• Prompt
From the entries below, gather every line containing the string "slab".

• Input data
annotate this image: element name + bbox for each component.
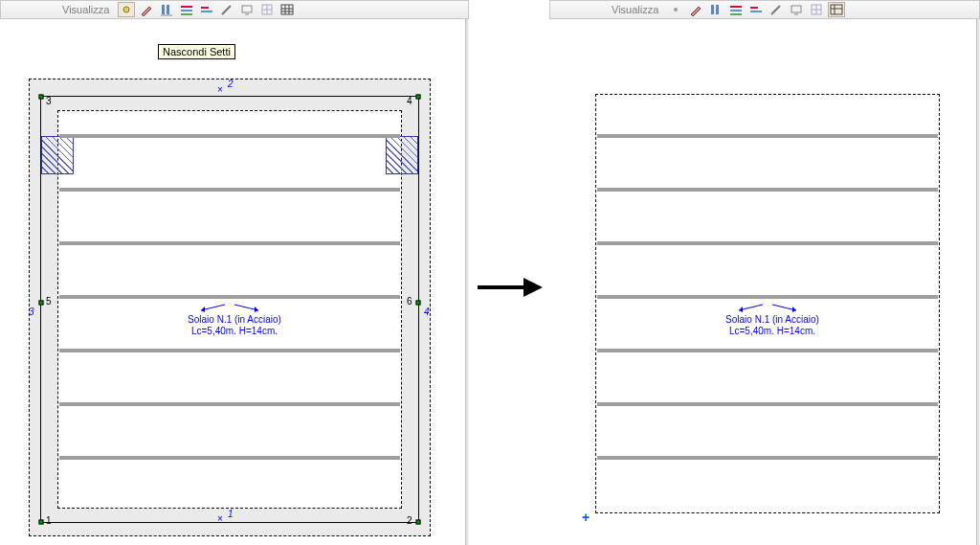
cursor-cross-icon: + [582, 510, 590, 525]
beam-6 [59, 402, 400, 406]
toolbar-right: Visualizza [549, 0, 980, 19]
pencil-icon[interactable] [138, 2, 155, 17]
shear-wall-right[interactable] [386, 136, 418, 174]
beam-r6 [597, 402, 938, 406]
svg-rect-14 [281, 5, 293, 14]
grid-icon[interactable] [258, 2, 276, 17]
arrow-right-icon [476, 273, 543, 302]
annot-line1: Solaio N.1 (in Acciaio) [188, 314, 281, 325]
edge-top-label: 2 [228, 79, 234, 89]
beam-5 [59, 349, 400, 352]
beam-3 [59, 241, 400, 245]
tooltip-nascondi-setti: Nascondi Setti [158, 44, 235, 59]
beam-1 [59, 134, 400, 138]
grid-icon[interactable] [808, 2, 825, 17]
node-2-dot[interactable] [416, 520, 421, 525]
left-panel: Visualizza Na [0, 0, 469, 545]
annot-line1-r: Solaio N.1 (in Acciaio) [725, 314, 819, 325]
node-5-label: 5 [46, 296, 52, 307]
x-marker-top: × [217, 84, 223, 90]
node-1-dot[interactable] [39, 520, 44, 525]
beam-r2 [597, 188, 938, 192]
beams2-icon[interactable] [747, 2, 765, 17]
slab-annotation-r: Solaio N.1 (in Acciaio) Lc=5,40m. H=14cm… [710, 314, 835, 337]
monitor-icon[interactable] [238, 2, 256, 17]
pencil2-icon[interactable] [218, 2, 235, 17]
span-arrows-icon [729, 301, 806, 314]
span-arrows-icon [191, 301, 268, 314]
node-1-label: 1 [46, 515, 52, 526]
beams-icon[interactable] [178, 2, 195, 17]
edge-left-label: 3 [29, 307, 34, 317]
annot-line2: Lc=5,40m. H=14cm. [191, 326, 278, 336]
panel-divider [465, 19, 469, 545]
svg-rect-31 [791, 6, 801, 12]
node-6-dot[interactable] [416, 301, 421, 306]
pencil-icon[interactable] [687, 2, 704, 17]
svg-rect-9 [242, 6, 252, 12]
svg-rect-2 [167, 5, 169, 14]
right-panel: Visualizza [549, 0, 980, 545]
align-icon[interactable] [707, 2, 724, 17]
beam-4 [59, 295, 400, 299]
svg-marker-22 [523, 278, 543, 297]
beam-r5 [597, 349, 938, 352]
beams-icon[interactable] [727, 2, 745, 17]
svg-rect-24 [711, 5, 714, 14]
annot-line2-r: Lc=5,40m. H=14cm. [729, 326, 815, 336]
svg-point-23 [674, 8, 678, 11]
highlight-icon[interactable] [667, 2, 684, 17]
beam-r7 [597, 456, 938, 460]
visualize-label-r: Visualizza [612, 4, 658, 15]
table-icon[interactable] [278, 2, 296, 17]
slab-annotation: Solaio N.1 (in Acciaio) Lc=5,40m. H=14cm… [172, 314, 297, 337]
edge-bottom-label: 1 [228, 509, 234, 519]
node-2-label: 2 [407, 515, 412, 526]
canvas-right[interactable]: Solaio N.1 (in Acciaio) Lc=5,40m. H=14cm… [549, 19, 980, 545]
node-6-label: 6 [407, 296, 412, 307]
panel-divider-r [976, 19, 980, 545]
table-icon[interactable] [828, 2, 845, 17]
beam-7 [59, 456, 400, 460]
align-icon[interactable] [158, 2, 175, 17]
svg-rect-25 [716, 5, 719, 14]
beams2-icon[interactable] [198, 2, 215, 17]
svg-rect-36 [831, 5, 842, 14]
tooltip-text: Nascondi Setti [163, 46, 231, 57]
node-3-dot[interactable] [39, 95, 44, 100]
canvas-left[interactable]: Nascondi Setti × × 2 1 3 4 3 4 5 [0, 19, 469, 545]
toolbar-left: Visualizza [0, 0, 469, 19]
beam-r3 [597, 241, 938, 245]
highlight-icon[interactable] [118, 2, 135, 17]
svg-point-0 [123, 7, 129, 12]
visualize-label: Visualizza [62, 4, 109, 15]
pencil2-icon[interactable] [768, 2, 785, 17]
monitor-icon[interactable] [788, 2, 805, 17]
beam-2 [59, 188, 400, 192]
node-3-label: 3 [46, 96, 52, 106]
edge-right-label: 4 [424, 307, 430, 317]
beam-r1 [597, 134, 938, 138]
node-4-dot[interactable] [416, 95, 421, 100]
svg-rect-1 [162, 5, 165, 14]
node-5-dot[interactable] [39, 301, 44, 306]
node-4-label: 4 [407, 96, 412, 106]
x-marker-bottom: × [217, 513, 223, 519]
beam-r4 [597, 295, 938, 299]
shear-wall-left[interactable] [41, 136, 74, 174]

• Response area
slab-annotation-r: Solaio N.1 (in Acciaio) Lc=5,40m. H=14cm… [710, 314, 835, 337]
slab-annotation: Solaio N.1 (in Acciaio) Lc=5,40m. H=14cm… [172, 314, 297, 337]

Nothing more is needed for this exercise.